Patientinnen und Patienten können E-Rezepte mit ihrer elektronischen Gesundheitskarte (eGK), über die E-Rezept-App der Gesellschaft für Telematik (gematik) oder – ausnahmsweise – auch mittels eines Ausdrucks der Zugangsdaten zum E-Rezept in der Apotheke einlösen. Die eGK, die App oder der ausgedruckte Rezeptcode dienen der Apotheke als Schlüssel, um auf die gespeicherte digitale Verordnung zugreifen zu können. Für die Einlösung des Rezepts mit der eGK benötigen Versicherte keine persönliche Geheimzahl.

Die E-Rezept-App

Nutzen Patientinnen und Patienten die E-Rezept-App, erhalten sie für jedes verordnete Medikament einen Rezeptcode direkt auf das Smartphone. Mit diesem Code kann die Apotheke auf die Verordnung zugreifen. Um die Anwendung nutzen zu können, benötigen Versicherte eine eGK mit Kontaktlosfunktion (NFC-Funktion) und eine PIN von ihrer Krankenkasse. Der Anmeldeprozess hat sich in der Vergangenheit als kompliziert erwiesen, weswegen die App bislang trotz millionenfacher E-Rezept-Einlösungen kaum zum Einsatz kam. Allerdings bietet die Anwendung praktische Zusatzservices: Mit ihr können Versicherte das Arzneimittel online in der Apotheke zur Abholung bestellen. Zudem ist es möglich, die E-Rezepte von Familienmitgliedern (etwa Kindern oder pflegebedürftigen Angehörigen) über die App zu erhalten und damit einzulösen.
Versicherte, die ihr E-Rezept in einer Internet-Apotheke einlösen möchten, werden auf deren Webseite eine entsprechende Anleitung dazu finden. Auch hierfür wird der Rezeptcode benötigt. Patientinnen und Patienten, die sich für den Rezeptausdruck entscheiden, zeigen diesen wie bisher in der Apotheke vor.

Zur Gültigkeit der elektronischen Verordnung

Solange eine elektronische Verordnung noch nicht in der Apotheke abgerufen wurde, kann die ausstellende Ärztin bzw. der ausstellende Arzt sie im PVS stornieren, und auch die oder der Versicherte kann das Rezept in der App jederzeit selbständig löschen. Die bzw. der Ausstellende kann ein E-Rezept zunächst sperren und festlegen, dass es erst von einem bestimmten Zeitpunkt an eingelöst werden kann.
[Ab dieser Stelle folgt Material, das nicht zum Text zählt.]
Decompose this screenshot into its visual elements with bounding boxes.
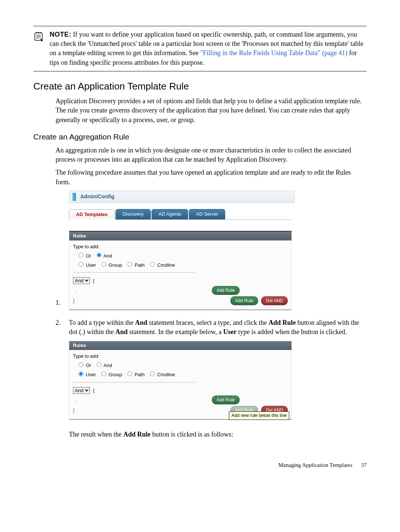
del-and-button[interactable]: Del AND (261, 296, 288, 305)
svg-point-3 (40, 32, 41, 33)
svg-point-2 (38, 32, 39, 33)
screenshot-2: Rules Type to add: Or And User Group Pat… (69, 341, 292, 420)
tab-ad-agents[interactable]: AD Agents (151, 209, 188, 219)
brace-close: } (73, 297, 74, 304)
header-accent-icon (72, 193, 76, 201)
radio-group[interactable]: Group (100, 262, 122, 268)
rules-panel-2: Rules Type to add: Or And User Group Pat… (69, 341, 292, 420)
type-to-add-label-2: Type to add: (73, 353, 288, 360)
admin-config-title: Admin/Config (80, 193, 114, 201)
radio-path[interactable]: Path (126, 262, 144, 268)
radio-user-2[interactable]: User (77, 372, 96, 377)
type-to-add-label: Type to add: (73, 243, 288, 250)
svg-point-1 (36, 32, 37, 33)
and-select[interactable]: And (73, 277, 90, 284)
note-icon (33, 31, 44, 67)
section-para: Application Discovery provides a set of … (56, 97, 367, 125)
tab-row: AD Templates Discovery AD Agents AD Serv… (69, 208, 291, 220)
section-title: Create an Application Template Rule (33, 80, 367, 93)
rule-dot-2: . (73, 397, 77, 403)
radio-or-2[interactable]: Or (77, 363, 91, 368)
tooltip-add-new-rule: Add new rule below this line (229, 411, 289, 420)
subsection-title: Create an Aggregation Rule (33, 131, 367, 142)
admin-config-header: Admin/Config (69, 191, 295, 203)
add-rule-button-outer[interactable]: Add Rule (230, 296, 258, 305)
radio-and-2[interactable]: And (95, 363, 112, 368)
add-rule-button-inner[interactable]: Add Rule (212, 286, 240, 295)
tab-ad-templates[interactable]: AD Templates (69, 209, 115, 220)
step-1: Admin/Config AD Templates Discovery AD A… (56, 191, 367, 310)
add-rule-button-inner-2[interactable]: Add Rule (212, 395, 240, 404)
note-label: NOTE: (50, 31, 71, 38)
screenshot-1: Admin/Config AD Templates Discovery AD A… (69, 191, 295, 310)
brace-close-2: } (73, 407, 74, 414)
subsection-para2: The following procedure assumes that you… (56, 168, 367, 186)
radio-or[interactable]: Or (77, 253, 91, 259)
radio-and[interactable]: And (95, 253, 112, 259)
brace-open: { (93, 278, 94, 283)
brace-open-2: { (93, 388, 94, 393)
page-footer: Managing Application Templates 37 (33, 461, 367, 469)
rule-dot: . (73, 287, 77, 294)
and-select-2[interactable]: And (73, 387, 90, 394)
radio-cmdline-2[interactable]: Cmdline (148, 372, 175, 377)
step-2: To add a type within the And statement b… (56, 318, 367, 439)
radio-group-2[interactable]: Group (100, 372, 122, 377)
radio-path-2[interactable]: Path (126, 372, 144, 377)
footer-page: 37 (361, 462, 367, 468)
tab-ad-server[interactable]: AD Server (189, 209, 225, 219)
result-line: The result when the Add Rule button is c… (69, 430, 367, 439)
radio-user[interactable]: User (77, 262, 96, 268)
note-link[interactable]: "Filling in the Rule Fields Using Table … (200, 49, 347, 57)
rules-panel: Rules Type to add: Or And User Group Pat… (69, 231, 292, 310)
step-2-text: To add a type within the And statement b… (69, 318, 367, 337)
radio-cmdline[interactable]: Cmdline (148, 262, 175, 268)
rules-header-2: Rules (69, 341, 291, 350)
footer-title: Managing Application Templates (279, 462, 352, 468)
rules-header: Rules (69, 232, 291, 240)
subsection-para1: An aggregation rule is one in which you … (56, 146, 367, 164)
note-block: NOTE: If you want to define your applica… (33, 30, 367, 67)
note-text: NOTE: If you want to define your applica… (50, 30, 367, 67)
tab-discovery[interactable]: Discovery (116, 209, 151, 219)
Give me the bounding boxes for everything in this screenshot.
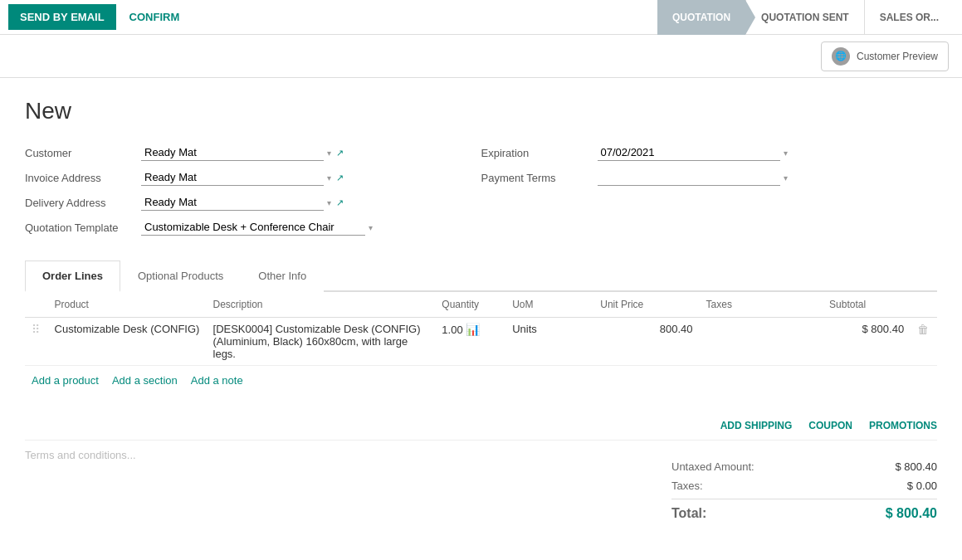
row-product: Customizable Desk (CONFIG) bbox=[48, 318, 207, 366]
header-product: Product bbox=[48, 292, 207, 318]
main-content: New Customer ▾ ↗ Invoice Address ▾ ↗ bbox=[0, 78, 962, 560]
promotions-link[interactable]: PROMOTIONS bbox=[869, 420, 937, 431]
invoice-address-label: Invoice Address bbox=[25, 172, 141, 184]
row-subtotal: $ 800.40 bbox=[823, 318, 911, 366]
coupon-link[interactable]: COUPON bbox=[808, 420, 852, 431]
tab-optional-products[interactable]: Optional Products bbox=[120, 261, 241, 292]
add-note-link[interactable]: Add a note bbox=[191, 374, 243, 387]
confirm-button[interactable]: CONFIRM bbox=[129, 11, 180, 23]
terms-section: Terms and conditions... bbox=[25, 449, 136, 524]
globe-icon: 🌐 bbox=[832, 47, 850, 66]
row-quantity: 1.00 📊 bbox=[435, 318, 505, 366]
invoice-address-row: Invoice Address ▾ ↗ bbox=[25, 169, 448, 186]
status-quotation[interactable]: QUOTATION bbox=[657, 0, 745, 35]
add-actions: Add a product Add a section Add a note bbox=[25, 366, 937, 395]
header-unit-price: Unit Price bbox=[593, 292, 699, 318]
row-unit-price: 800.40 bbox=[593, 318, 699, 366]
untaxed-amount-value: $ 800.40 bbox=[895, 460, 937, 473]
expiration-dropdown-arrow[interactable]: ▾ bbox=[784, 149, 788, 158]
chart-icon: 📊 bbox=[466, 323, 480, 336]
quotation-template-row: Quotation Template ▾ bbox=[25, 219, 448, 236]
expiration-label: Expiration bbox=[481, 147, 598, 159]
totals-section: Untaxed Amount: $ 800.40 Taxes: $ 0.00 T… bbox=[671, 457, 937, 524]
delivery-address-field: ▾ ↗ bbox=[141, 194, 448, 211]
delivery-address-label: Delivery Address bbox=[25, 197, 141, 209]
expiration-input[interactable] bbox=[598, 144, 780, 161]
delivery-address-ext-link[interactable]: ↗ bbox=[336, 197, 344, 208]
delete-row-button[interactable]: 🗑 bbox=[917, 323, 929, 336]
untaxed-amount-label: Untaxed Amount: bbox=[671, 460, 754, 473]
expiration-field: ▾ bbox=[598, 144, 905, 161]
send-email-button[interactable]: SEND BY EMAIL bbox=[8, 4, 116, 30]
order-table: Product Description Quantity UoM Unit Pr… bbox=[25, 292, 937, 366]
total-label: Total: bbox=[671, 506, 706, 521]
untaxed-amount-row: Untaxed Amount: $ 800.40 bbox=[671, 457, 937, 476]
expiration-row: Expiration ▾ bbox=[481, 144, 905, 161]
invoice-address-input[interactable] bbox=[141, 169, 324, 186]
preview-bar: 🌐 Customer Preview bbox=[0, 35, 962, 78]
invoice-address-dropdown-arrow[interactable]: ▾ bbox=[327, 173, 331, 183]
quotation-template-field: ▾ bbox=[141, 219, 448, 236]
row-description: [DESK0004] Customizable Desk (CONFIG) (A… bbox=[207, 318, 436, 366]
shipping-row: ADD SHIPPING COUPON PROMOTIONS bbox=[25, 411, 937, 440]
invoice-address-ext-link[interactable]: ↗ bbox=[336, 173, 344, 183]
customer-dropdown-arrow[interactable]: ▾ bbox=[327, 149, 331, 158]
total-value: $ 800.40 bbox=[886, 506, 937, 521]
delivery-address-input[interactable] bbox=[141, 194, 324, 211]
quotation-template-input[interactable] bbox=[141, 219, 365, 236]
invoice-address-field: ▾ ↗ bbox=[141, 169, 448, 186]
add-shipping-link[interactable]: ADD SHIPPING bbox=[720, 420, 793, 431]
add-product-link[interactable]: Add a product bbox=[32, 374, 99, 387]
tab-order-lines[interactable]: Order Lines bbox=[25, 261, 120, 292]
drag-handle-icon[interactable]: ⠿ bbox=[32, 323, 40, 336]
quotation-template-dropdown-arrow[interactable]: ▾ bbox=[369, 223, 373, 232]
total-row: Total: $ 800.40 bbox=[671, 503, 937, 524]
form-col-left: Customer ▾ ↗ Invoice Address ▾ ↗ Deliver… bbox=[25, 144, 481, 244]
status-bar: QUOTATION QUOTATION SENT SALES OR... bbox=[657, 0, 954, 35]
customer-preview-button[interactable]: 🌐 Customer Preview bbox=[821, 41, 949, 71]
customer-input[interactable] bbox=[141, 144, 324, 161]
form-col-right: Expiration ▾ Payment Terms ▾ bbox=[481, 144, 938, 244]
terms-text: Terms and conditions... bbox=[25, 449, 136, 461]
header-uom: UoM bbox=[505, 292, 593, 318]
toolbar: SEND BY EMAIL CONFIRM QUOTATION QUOTATIO… bbox=[0, 0, 962, 35]
taxes-value: $ 0.00 bbox=[907, 480, 937, 492]
tab-other-info[interactable]: Other Info bbox=[241, 261, 324, 292]
totals-table: Untaxed Amount: $ 800.40 Taxes: $ 0.00 T… bbox=[671, 457, 937, 524]
tabs: Order Lines Optional Products Other Info bbox=[25, 261, 937, 292]
row-uom: Units bbox=[505, 318, 593, 366]
customer-ext-link[interactable]: ↗ bbox=[336, 148, 344, 158]
quotation-template-label: Quotation Template bbox=[25, 222, 141, 234]
row-taxes bbox=[700, 318, 823, 366]
header-taxes: Taxes bbox=[700, 292, 823, 318]
customer-field: ▾ ↗ bbox=[141, 144, 448, 161]
header-subtotal: Subtotal bbox=[823, 292, 911, 318]
payment-terms-dropdown-arrow[interactable]: ▾ bbox=[784, 173, 788, 183]
header-quantity: Quantity bbox=[435, 292, 505, 318]
customer-label: Customer bbox=[25, 147, 141, 159]
page-title: New bbox=[25, 98, 937, 124]
payment-terms-field: ▾ bbox=[598, 169, 905, 186]
taxes-row: Taxes: $ 0.00 bbox=[671, 476, 937, 495]
customer-preview-label: Customer Preview bbox=[857, 51, 938, 62]
table-row: ⠿ Customizable Desk (CONFIG) [DESK0004] … bbox=[25, 318, 937, 366]
form-grid: Customer ▾ ↗ Invoice Address ▾ ↗ Deliver… bbox=[25, 144, 937, 244]
header-description: Description bbox=[207, 292, 436, 318]
add-section-link[interactable]: Add a section bbox=[112, 374, 178, 387]
taxes-label: Taxes: bbox=[671, 480, 703, 492]
payment-terms-label: Payment Terms bbox=[481, 172, 598, 184]
bottom-section: ADD SHIPPING COUPON PROMOTIONS Terms and… bbox=[25, 411, 937, 524]
delivery-address-dropdown-arrow[interactable]: ▾ bbox=[327, 198, 331, 207]
status-quotation-sent[interactable]: QUOTATION SENT bbox=[745, 0, 864, 35]
payment-terms-input[interactable] bbox=[598, 169, 780, 186]
delivery-address-row: Delivery Address ▾ ↗ bbox=[25, 194, 448, 211]
payment-terms-row: Payment Terms ▾ bbox=[481, 169, 905, 186]
status-sales-order[interactable]: SALES OR... bbox=[864, 0, 954, 35]
customer-row: Customer ▾ ↗ bbox=[25, 144, 448, 161]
Ebenso kann bestimmt werden, bis wann die Verordnung spätestens eingelöst werden muss. Einhundert Tage nach der Einlösung soll eine automatische Löschung des E-Rezepts vom Fachdienstserver erfolgen. Wird eine Verordnung nicht eingelöst, wird sie zehn Tage nach Ablauf der Rezeptgültigkeit ebenfalls automatisch gelöscht. 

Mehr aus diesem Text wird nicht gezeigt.